Scientists Discover “Love Hormone” Oxytocin Could Be Used to Treat Cognitive Disorders Like Alzheimer’s
Oxytocin, the hormone that induce feelings of love and well-being within us, are found to reverse some of the damage caused by amyloid plaques in the learning and memory center of the brain in an animal model of Alzheimer’s.
Credit: Tokyo University of Science
Scientists discover for the first time that oxytocin could be a potential new therapeutic option for cognitive disorders such as Alzheimer’s disease.
Alzheimer’s disease is a progressive disorder in which the nerve cells (neurons) in a person’s brain and the connections among them degenerate slowly, causing severe memory loss, intellectual deficiencies, and deterioration in motor skills and communication.
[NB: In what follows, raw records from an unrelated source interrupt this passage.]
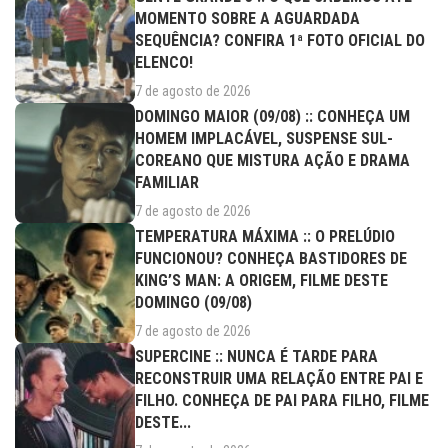
MOMENTO SOBRE A AGUARDADA
SEQUÊNCIA? CONFIRA 1ª FOTO OFICIAL DO
ELENCO!
7 de agosto de 2026
DOMINGO MAIOR (09/08) :: CONHEÇA UM
HOMEM IMPLACÁVEL, SUSPENSE SUL-
COREANO QUE MISTURA AÇÃO E DRAMA
FAMILIAR
7 de agosto de 2026
TEMPERATURA MÁXIMA :: O PRELÚDIO
FUNCIONOU? CONHEÇA BASTIDORES DE
KING’S MAN: A ORIGEM, FILME DESTE
DOMINGO (09/08)
7 de agosto de 2026
SUPERCINE :: NUNCA É TARDE PARA
RECONSTRUIR UMA RELAÇÃO ENTRE PAI E
FILHO. CONHEÇA DE PAI PARA FILHO, FILME
DESTE...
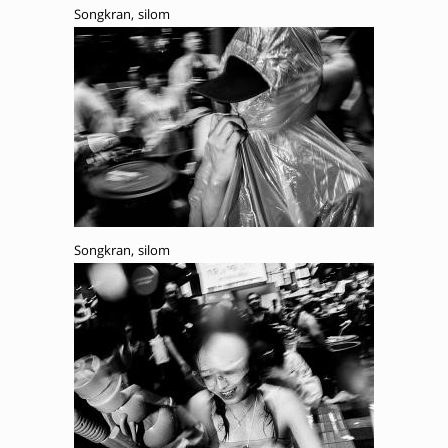
Songkran, silom
Songkran, silom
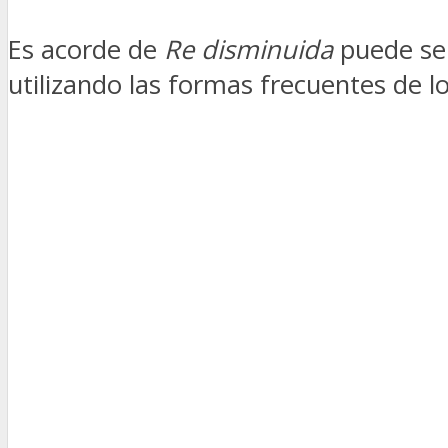
Es acorde de
Re disminuida
puede ser
utilizando las formas frecuentes de l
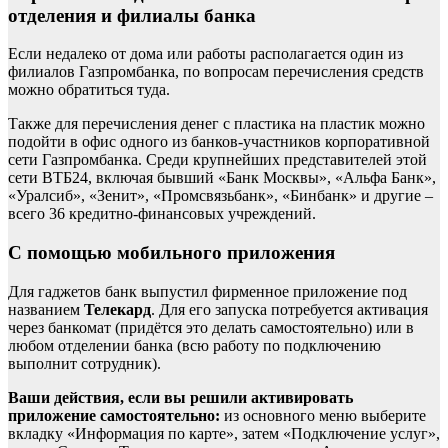
отделения и филиалы банка
Если недалеко от дома или работы располагается один из
филиалов Газпромбанка, по вопросам перечисления средств
можно обратиться туда.
Также для перечисления денег с пластика на пластик можно
подойти в офис одного из банков-участников корпоративной
сети Газпромбанка. Среди крупнейших представителей этой
сети ВТБ24, включая бывший «Банк Москвы», «Альфа Банк»,
«Уралсиб», «Зенит», «Промсвязьбанк», «Бинбанк» и другие –
всего 36 кредитно-финансовых учреждений.
С помощью мобильного приложения
Для гаджетов банк выпустил фирменное приложение под
названием
Телекард
. Для его запуска потребуется активация
через банкомат (придётся это делать самостоятельно) или в
любом отделении банка (всю работу по подключению
выполнит сотрудник).
Ваши действия, если вы решили активировать
приложение самостоятельно:
из основного меню выберите
вкладку «Информация по карте», затем «Подключение услуг»,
One of the main causes of Alzheimer’s is the accumulation of a protein called amyloid β (Aβ) in clusters around neurons in the brain, which hampers their activity and triggers their degeneration. Studies in animal models have found that increasing the aggregation of Aβ in the hippocampus — the brain’s main learning and memory center — causes a decline in the signal transmission potential of the neurons therein. This degeneration affects a specific trait of the neurons, called “synaptic plasticity,” which is the ability of synapses (the site of signal exchange between neurons) to adapt to an increase or decrease in signaling activity over time. Synaptic plasticity is crucial to the development of learning and cognitive functions in the hippocampus. Thus, Aβ and its role in causing cognitive memory and deficits have been the focus of most research aimed at finding treatments for Alzheimer’s.
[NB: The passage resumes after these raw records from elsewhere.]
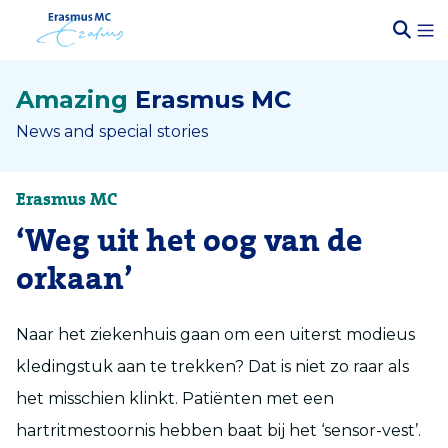
Amazing
Erasmus MC
News and special stories
Erasmus MC
‘Weg uit het oog van de
orkaan’
Naar het ziekenhuis gaan om een uiterst modieus
kledingstuk aan te trekken? Dat is niet zo raar als
het misschien klinkt. Patiënten met een
hartritmestoornis hebben baat bij het ‘sensor-vest’.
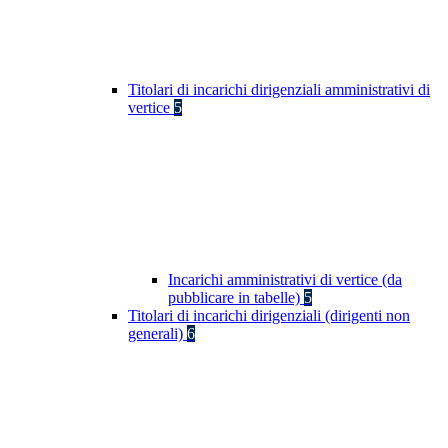
Titolari di incarichi dirigenziali amministrativi di
vertice
5
Incarichi amministrativi di vertice (da
pubblicare in tabelle)
5
Titolari di incarichi dirigenziali (dirigenti non
generali)
6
Now, advancing this research effort, a team of scientists from Japan, led by Professor Akiyoshi Saitoh from the Tokyo University of Science, has looked at oxytocin, a hormone conventionally known for its role in the female reproductive system and in inducing the feelings of love and well-being. “Oxytocin was recently found to be involved in regulating learning and memory performance, but so far, no previous study deals with the effect of oxytocin on Aβ-induced cognitive impairment,” Prof Saitoh says. Realizing this, Prof Saitoh’s group set out to connect the dots. Their findings are published in Biochemical and Biophysical Research Communication.
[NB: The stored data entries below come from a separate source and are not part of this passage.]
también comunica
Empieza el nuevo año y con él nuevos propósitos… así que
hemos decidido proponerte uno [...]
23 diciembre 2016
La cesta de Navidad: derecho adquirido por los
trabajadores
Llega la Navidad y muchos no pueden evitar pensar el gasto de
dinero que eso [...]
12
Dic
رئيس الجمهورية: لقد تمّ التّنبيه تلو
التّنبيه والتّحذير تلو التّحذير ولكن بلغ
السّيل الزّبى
Prof Saitoh and team first perfused slices of the mouse hippocampus with Aβ to confirm that Aβ causes the signaling abilities of neurons in the slices to decline or — in other words — impairs their synaptic plasticity. Upon additional perfusion with oxytocin, however, the signaling abilities increased, suggesting that oxytocin can reverse the impairment of synaptic plasticity that Aβ causes.
To find out how oxytocin achieves this, they conducted a further series of experiments. In a normal brain, oxytocin acts by binding with special structures in the membranes of brain cells, called oxytocin receptors. The scientists artificially “blocked” these receptors in the mouse hippocampus slices to see if oxytocin could reverse Aβ-induced impairment of synaptic plasticity without binding to these receptors. Expectedly, when the receptors were blocked, oxytocin could not reverse the effect of Aβ, which shows that these receptors are essential for oxytocin to act.